In the early hours of Sunday, September 4, Solar Orbiter flew by Venus in a gravity-assisted maneuver that changed the spacecraft’s orbit and brought it closer to the sun. As if the orbiter was trying to get its attention as it approached another body in the solar system, just two days before their closest approach, the sun threw massive ‘coronal mass ejection’ directly at spacecraft and planets – data reveal at this point.
On August 30, a large coronal mass ejection shot from the sun in the direction of Venus. Shortly after, the storm reached the second planet from the sun. As data continues to stream from Solar Orbiter, the strike sheds light on why “in situ” monitoring of space weather and its impact on solar system objects and spacecraft is so important.
Fortunately, there’s no negative impact on the spacecraft, as the ESA-NASA Solar Observatory is designed to withstand and actually measure violent outbursts from our star — although Venus doesn’t always go away that easily. CMEs have a tendency to erode Venus’ atmosphere, stripping gas as they whizz by.
Fly higher with Venus
Solar Orbiter has completed a quarter of its decade-long mission to observe the Sun up close and learn about its mysterious poles. Its orbit was chosen to resonate closely with Venus, meaning it returns to Earth’s vicinity every few orbits, using its gravity to alter or tilt its orbit.
Venus’ third flyby occurred at 01:26 UTC on Sunday, when Solar Orbiter passed 12,500 kilometers from the center of Venus, about 6,000 kilometers from its gaseous “surface.” In other words, it traveled half the width of the Earth.
Its distance, approach angle, and velocity to Venus have all been carefully engineered to get the exact desired effect from Venus’ massive gravitational pull — bringing it closer to the sun than ever before.
“The close approach went exactly as planned, thanks to extensive planning by our colleagues in the flight dynamics department and diligent care from the flight control team,” explained Solar Orbiter Operations Manager Jose-Luis Pellon-Bailon.
“By exchanging ‘orbital energy’ with Venus, Solar Orbiter uses Venus’ gravity to change its orbit without the need for a lot of expensive fuel. When it returns to the sun, the spacecraft’s closest distance will be closer to 4.5 million kilometers than before.”
Learn about the particles that pose a radiation risk
Since Solar Orbiter encountered a solar storm, the data came home, showing how the local environment has changed as the large CME swept in. While some instruments had to be turned off when approaching Venus to protect them from stray sunlight reflecting off the planet’s surface, Solar Orbiter’s “in situ” instruments remained on, which recorded an increase in the sun’s energetic particles.
The sun is always emitting particles, mainly protons and electrons, and some ionized atoms like helium. When particularly large flares and plasma jets are shot from the sun, these particles are picked up and carried with them, accelerating to near-relativistic velocities. It is these particles that pose a radiation risk to astronauts and spacecraft.
Improving our understanding of CMEs and tracking their progress as they zip through the solar system with ease is an important part of the Solar Orbiter mission. By observing the CME, the solar wind and the sun’s magnetic field, the spacecraft’s ten science instruments are providing new insights into how the 11-year cycle of solar activity works. Ultimately, these findings will help us better predict periods of stormy space weather and protect Earth from the sun’s violent outbursts.
Recent CMEs illustrate the difficulties of space weather observations. As can be seen in this video from SOHO, the “full halo” is visible as the CME rushes directly towards Earth, or in this case directly off the “far side” of the Sun.

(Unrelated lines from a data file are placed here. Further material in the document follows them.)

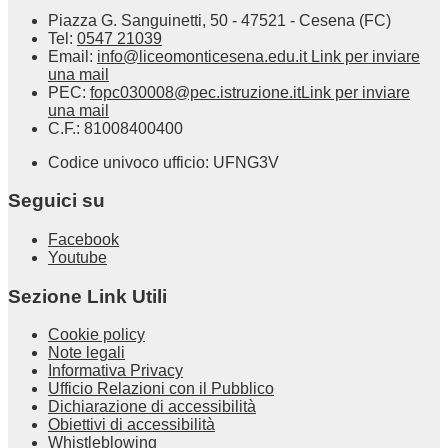
Piazza G. Sanguinetti, 50 - 47521 - Cesena (FC)
Tel:
0547 21039
Email:
info@liceomonticesena.edu.it
Link per inviare
una mail
PEC:
fopc030008@pec.istruzione.it
Link per inviare
una mail
C.F.: 81008400400
Codice univoco ufficio: UFNG3V
Seguici su
Facebook
Youtube
Sezione Link Utili
Cookie policy
Note legali
Informativa Privacy
Ufficio Relazioni con il Pubblico
Dichiarazione di accessibilità
Obiettivi di accessibilità
Whistleblowing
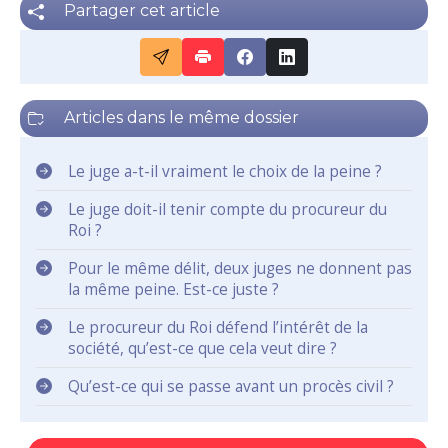
Partager cet article
Articles dans le même dossier
Le juge a-t-il vraiment le choix de la peine ?
Le juge doit-il tenir compte du procureur du
Roi ?
Pour le même délit, deux juges ne donnent pas
la même peine. Est-ce juste ?
Le procureur du Roi défend l’intérêt de la
société, qu’est-ce que cela veut dire ?
Qu’est-ce qui se passe avant un procès civil ?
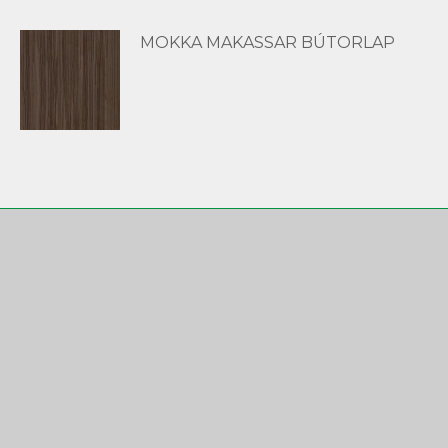
MOKKA MAKASSAR BÚTORLAP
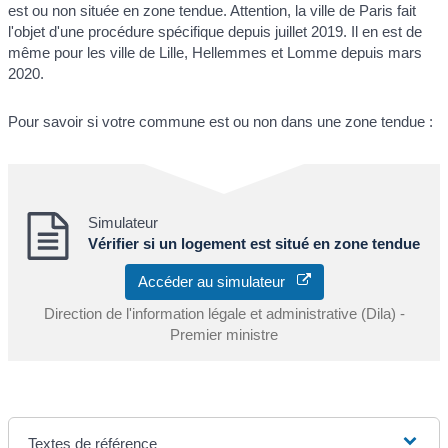
est ou non située en zone tendue. Attention, la ville de Paris fait
l'objet d'une procédure spécifique depuis juillet 2019. Il en est de
même pour les ville de Lille, Hellemmes et Lomme depuis mars
2020.
Pour savoir si votre commune est ou non dans une zone tendue :
Simulateur
Vérifier si un logement est situé en zone tendue
Accéder au simulateur
Direction de l'information légale et administrative (Dila) -
Premier ministre
Textes de référence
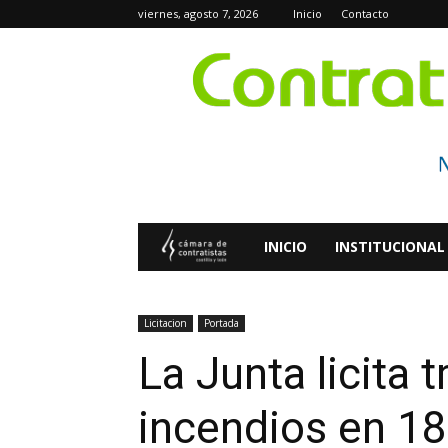
viernes, agosto 7, 2026
Inicio
Contacto
Contratistas
INICIO
INSTITUCIONAL
Digital
Licitacion
Portada
La Junta licita 
incendios en 18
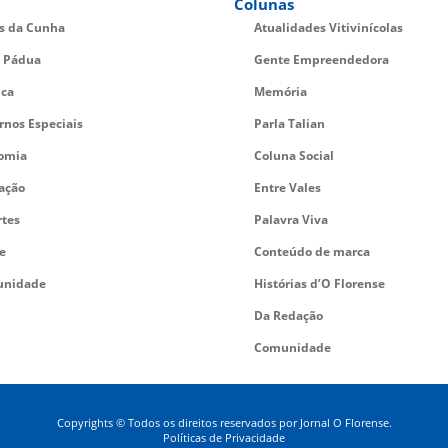
Colunas
es da Cunha
Atualidades Vitivinícolas
 Pádua
Gente Empreendedora
ica
Memória
rnos Especiais
Parla Talian
omia
Coluna Social
ação
Entre Vales
rtes
Palavra Viva
e
Conteúdo de marca
nidade
Histórias d’O Florense
Da Redação
Comunidade
Copyrights © Todos os direitos reservados por Jornal O Florense.
Políticas de Privacidade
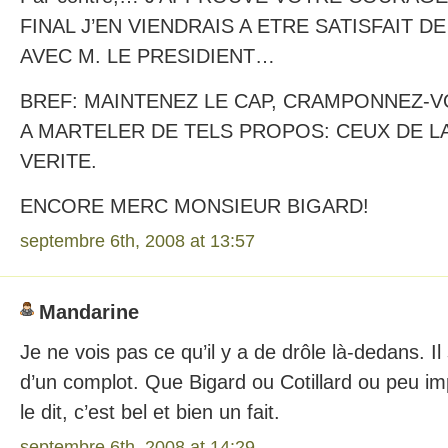
FINAL J’EN VIENDRAIS A ETRE SATISFAIT 
AVEC M. LE PRESIDIENT…
BREF: MAINTENEZ LE CAP, CRAMPONNEZ-
A MARTELER DE TELS PROPOS: CEUX DE L
VERITE.
ENCORE MERC MONSIEUR BIGARD!
septembre 6th, 2008 at 13:57
Mandarine
Je ne vois pas ce qu’il y a de drôle là-dedans. Il
d’un complot. Que Bigard ou Cotillard ou peu im
le dit, c’est bel et bien un fait.
septembre 6th, 2008 at 14:29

From Earth, it’s tricky to determine whether a coronal mass ejection is headed toward or away from Earth, because in both cases it appears to be expanding. One of the many benefits of the upcoming Vigil mission is that by combining images taken from Earth’s direction and Vigil’s position on the “side” of the sun (the fifth Lagrangian point), distinguishing between incoming or departing storms will made easy and reliable.
space weather gets darker
The sun exerts influence on all celestial bodies in the solar system. This is why no life can survive on the inner planets, the temperatures are too high and their atmospheres were stripped long ago.
Understanding how space weather affects the human body, robots, communication systems, and plants and animals is critical as we venture from Earth to the moon.
In addition to a range of tools for understanding the sun’s impact on Earth’s infrastructure, ESA’s Space Weather Service network currently issues extreme space weather alerts to teams on missions throughout the solar system, and provides free access to Mercury, Venus and Mars through a web portal forecast, and Jupiter on the way.
“Collecting data on such events is critical to understanding how they arise and improving our space weather models, predictions and warning systems,” explains Alexi Glover, ESA’s Space Weather Service Coordinator.
“Solar Orbiter provides us with an excellent opportunity to compare our predictions with actual observations and to test how well our models and tools perform in these regions”.